• BRIEF: Pictures aside, the data must be reproduced exactly.

ENTRIES SUPPLIED Start Marker

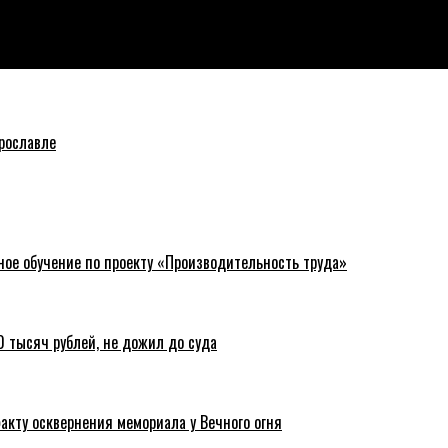
ено 15 объектов
рославле
ное обучение по проекту «Производительность труда»
 тысяч рублей, не дожил до суда
акту осквернения мемориала у Вечного огня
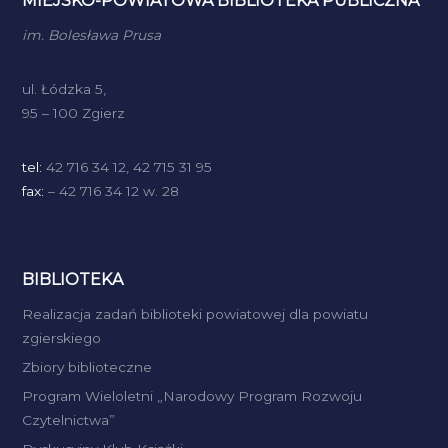
MIEJSKO-POWIATOWA BIBLIOTEKA PUBLICZNA
im. Bolesława Prusa
ul. Łódzka 5,
95 – 100 Zgierz
tel:
42 716 34 12, 42 715 31 95
fax:
– 42 716 34 12 w. 28
BIBLIOTEKA
Realizacja zadań biblioteki powiatowej dla powiatu
zgierskiego
Zbiory biblioteczne
Program Wieloletni „Narodowy Program Rozwoju
Czytelnictwa”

ENTRIES SUPPLIED End Marker

• RESPONSE TO THIS EXERCISE:
ено 15 объектов
рославле
ное обучение по проекту «Производительность труда»
 тысяч рублей, не дожил до суда
акту осквернения мемориала у Вечного огня
MIEJSKO-POWIATOWA BIBLIOTEKA PUBLICZNA
im. Bolesława Prusa
ul. Łódzka 5,
95 – 100 Zgierz
tel:
42 716 34 12, 42 715 31 95
fax:
– 42 716 34 12 w. 28
BIBLIOTEKA
Realizacja zadań biblioteki powiatowej dla powiatu
zgierskiego
Zbiory biblioteczne
Program Wieloletni „Narodowy Program Rozwoju
Czytelnictwa”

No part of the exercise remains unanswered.